Benford's Law is an interesting heuristic in data analysis. It states that in any large collection of numbers that are created naturally, you should expect to see numbers starting with the number 1 about 30% of the time. The frequency distribution of numbers states that 2 should appear about 17% of the time, down to 9 being seen just 5% of the time.
It's important to understand the term "naturally created" here. Essentially, Benford's Law looks at the tendency of created numbers to span orders of magnitude. This means that numbers from company accounts, invoices, bills, or any other financial record will follow Benford's Law. These systems have numbers that are very small along side numbers that are very large and so comparing them using a logarithmic scale shows that they clump together.
This means that any data set that is made up of values that are created from recorded data, rather than a randomly created set of values, can be tested with Benford's Law. The law is actually used in financial systems to detect fraud as it becomes possible to see if the numbers have been created naturally or if something has influenced those numbers.
If you remember the Enron scandal from 2001, where the company collapsed due to widespread accounting fraud. The fraud was uncovered by applying Benford's Law to their financial records, which showed that they did not follow the correct distribution of digits for what should have been naturally occurring data.
In this article we will look at how to calculate Benford's Law and then applying the law against a series of data sets to see if we can spot any issues.
Benford's Law is essentially a calculation of the proportion of each digit from 1 to 9. This can be calculated using the following function.
function benford($num) {
return log10(1 + (1 / $num));
}
To compare this calculated value our dataset we just need to extract the number of times each digit appears at the start of numbers and then divide this by the total number of numbers.
Let's extract some data from a CSV file, in this case we will use PHP.
First, we open the CSV file.
$file = 'data.csv';
$fh = fopen($file, "r");
Then, we loop through the data and extract a count of the number of times each number between 1 and 9 appears in our data.
// Create an array of keys between 1 and 9.
$numbers = array_flip(range(1, 9));
$total = 0;
while (($data = fgetcsv($fh, 0, ',')) !== FALSE) {
// Extract value from CSV.
$number = $data[0];
// Get the first digit.
$digit = substr(trim($number), 0, 1);
if(isset($numbers[$digit])) {
// If the digit exists, then count it.
$numbers[$digit]++;
$total++;
}
}
This will give us an array with the numbers 1 to 9 as the keys and the incidence of each number as the value.

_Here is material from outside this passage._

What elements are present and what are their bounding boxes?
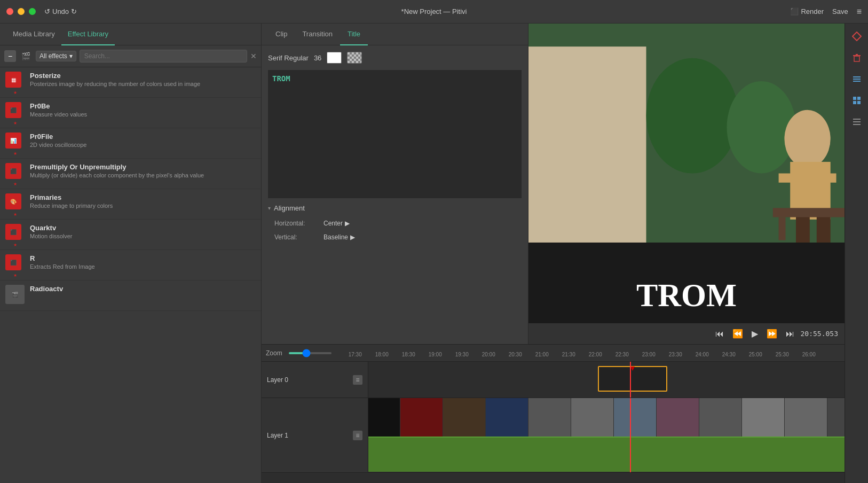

Along with the total count of numbers processed.
Now, we just need to calculate the ratio of numbers, both for our data set and for Benford's Law.
$data = [];
$minValue = 1;
$maxValue = 0;
foreach($numbers as $digit => $count) {
$numberRatio = number_format($count/$total, 3);
$benfordRatio = number_format(benford($digit), 3);
$min = min($numberRatio, $benfordRatio);
$max = max($numberRatio, $benfordRatio);
if ($min < $minValue) {
$minValue = $min;
}
if ($max > $maxValue) {
$maxValue = $max;
}
$data[$digit] = [
$numberRatio,
$benfordRatio,
];
}
We can now print out the results in a little CSV export.
echo "#,data,benford" . PHP_EOL;
foreach ($data as $digit => $item) {
echo $digit . ',' . $item[0] . ',' . $item[1] . PHP_EOL;
}
To test this I downloaded a couple of years of transactions from my own bank account, and then used the above code to generate the following table.
#,data,benford
1,0.301,0.301
2,0.175,0.176
3,0.171,0.125
4,0.080,0.097
5,0.102,0.079
6,0.054,0.067
7,0.060,0.058
8,0.066,0.051
9,0.041,0.046
This looks like it matches Benford's Law, but it's much better to see the relationship if we create a graph from the data.
So, let's create a graph to show the relationship between these two numbers in a graphical form. The following code takes the above array as an input and generates an image file containing a graph.
$height = 400;
$width = 700;
// Create the image.
$image = imagecreatetruecolor($width, $height);
// Set the thickness of lines to 5 pixels.
imagesetthickness($image, 5);
// Set the background colour.
$backgroundColour = imagecolorallocate($image, 255, 255, 255);
imagefilledrectangle($image, 0, 0, $width, $height, $backgroundColour);
// Set the line colours.
$lineColour = imagecolorallocate($image, 0, 0, 255);
$baseLineColour = imagecolorallocate($image, 128, 128, 128);
$benfordLineColour = imagecolorallocate($image, 0, 0, 128);
// Offset the height and width.
$height -= 10;
$width -= 10;
// Draw the background of the chart.
imageline($image, 10, 10, 10, $height, $baseLineColour);
imageline($image, 10, $height, $width, $height, $baseLineColour);
$height = $height - 100;
// Calculate the corrected distance between each point in the chart.
$barWidth = ($width) / (count($data) - 2) - 1;
// Draw the lines in chart.
for ($i = 1; $i < count($data) -1; $i++) {
// Data data line.
$value = $data[$i][0] ?? 0;
$nextValue = $data[$i + 1][0] ?? 0;
$x1 = floor(($i - 1) * $barWidth) + 10;
$x2 = floor($x1 + $barWidth - 1);
$y1 = $height - round($height * (($value - $minValue) / ($maxValue - $minValue))) + 10;
$y2 = $height - round($height * (($nextValue - $minValue) / ($maxValue - $minValue))) + 10;
imageline($image, $x1, $y1, $x2, $y2, $lineColour);
// Draw Benford Law line.
$value = $data[$i][1] ?? 0;
$nextValue = $data[$i + 1][1] ?? 0;
$x1 = floor(($i - 1) * $barWidth) + 10;
$x2 = floor($x1 + $barWidth - 1);
$y1 = $height - round($height * (($value - $minValue) / ($maxValue - $minValue))) + 10;
$y2 = $height - round($height * (($nextValue - $minValue) / ($maxValue - $minValue))) + 10;
imageline($image, $x1, $y1, $x2, $y2, $benfordLineColour);
}
// Output image.
imagepng($image, 'benfords_law_' . str_replace('.csv', '', $file) . '.png');
This produces the following with the values I got out of my bank account, which follows Benford's Law exactly.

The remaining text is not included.